OK, I feel kinda dumb asking this. I went to the butcher shop this morning to get some bones. So I told the nice lady that I feed my dog raw, and asked about scraps organs inexpensive cuts...etc. She was real nice and said there is one other raw feeder in town, so she knew about it a little  (I've been shopping mark downs at the grocery store) She gave me a box, and let me go through thier scrap bucket for free. Most of it was just trim fat and bones, but I found a few of "these things". Looks like an organ to me, LOL! I let Axel inspect it, but he's not really hungry right now (not a high food drive dog at any time), he carried it around, then hid it for later... But what the heck is it? Help me further my raw education 
Thanks guys  

BTW, it was attached to a big hard hunk of white stuff, the bones in the picture are not involved...its just laying on them.


----------



## malinois_16 (Aug 8, 2010)

That is Beef Kidney


----------



## dazedtrucker (May 2, 2011)

Thanks!
How come the ones i buy at the grocery store are smooth, and look like a kidney bean?
That is why I thought twice...


----------



## Draugr (Jul 8, 2011)

The ones at the grocery might not be *beef* kidney or something, not sure...

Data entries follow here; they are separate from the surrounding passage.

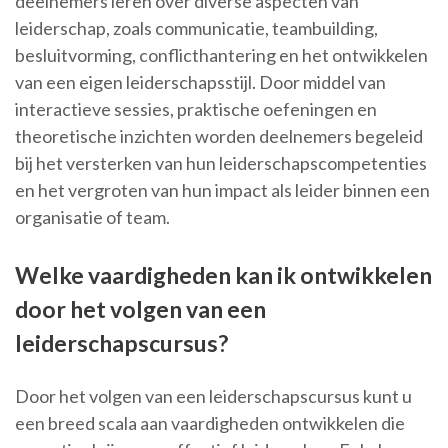
deelnemers leren over diverse aspecten van
leiderschap, zoals communicatie, teambuilding,
besluitvorming, conflicthantering en het ontwikkelen
van een eigen leiderschapsstijl. Door middel van
interactieve sessies, praktische oefeningen en
theoretische inzichten worden deelnemers begeleid
bij het versterken van hun leiderschapscompetenties
en het vergroten van hun impact als leider binnen een
organisatie of team.
Welke vaardigheden kan ik ontwikkelen
door het volgen van een
leiderschapscursus?
Door het volgen van een leiderschapscursus kunt u
een breed scala aan vaardigheden ontwikkelen die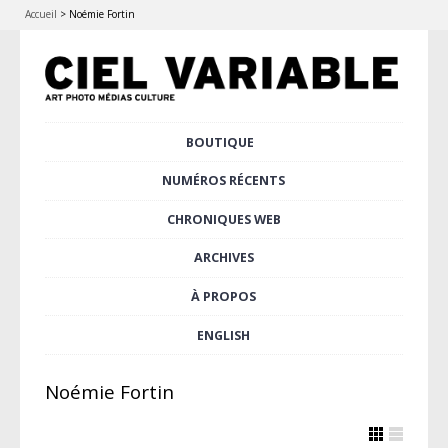
Accueil
>
Noémie Fortin
Aller
BOUTIQUE
Menu principal
au
contenu
NUMÉROS RÉCENTS
principal
CHRONIQUES WEB
ARCHIVES
À PROPOS
ENGLISH
Noémie Fortin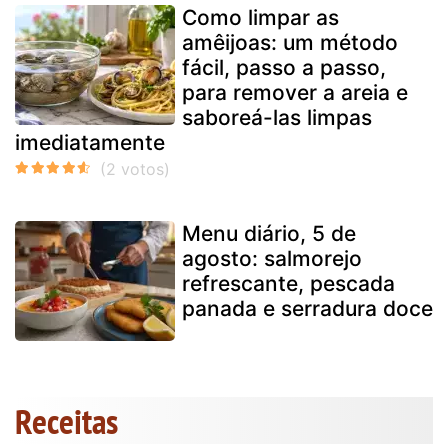
Como limpar as
amêijoas: um método
fácil, passo a passo,
para remover a areia e
saboreá-las limpas
imediatamente
Menu diário, 5 de
agosto: salmorejo
refrescante, pescada
panada e serradura doce
Receitas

But that right there, what you have, is _definitely_ beef kidney :3.

The white stuff is fat. Mine doesn't really like the fatty part so I don't force him to eat it.


----------



## dazedtrucker (May 2, 2011)

Yes, I avoid giving fat, because in my experience, it leads to loose stools. I just couldn't tell if there might be a hunk of bone or grissle in there too, I pulled really hard and couldn't get it loose,figured I'd let him play with it and watch 

Thanks!


----------



## malinois_16 (Aug 8, 2010)

The ones you buy at the grocery store are probably pork kidney. They look like beans lol

Pork Kidney- http://www.englishrainbow.com/vocabularyinfo.asp?id=13344

Beef Kidney- http://www.indiamart.com/unitedgutsexporters/products.html

Lamb Kidneys look just like pork kidneys


----------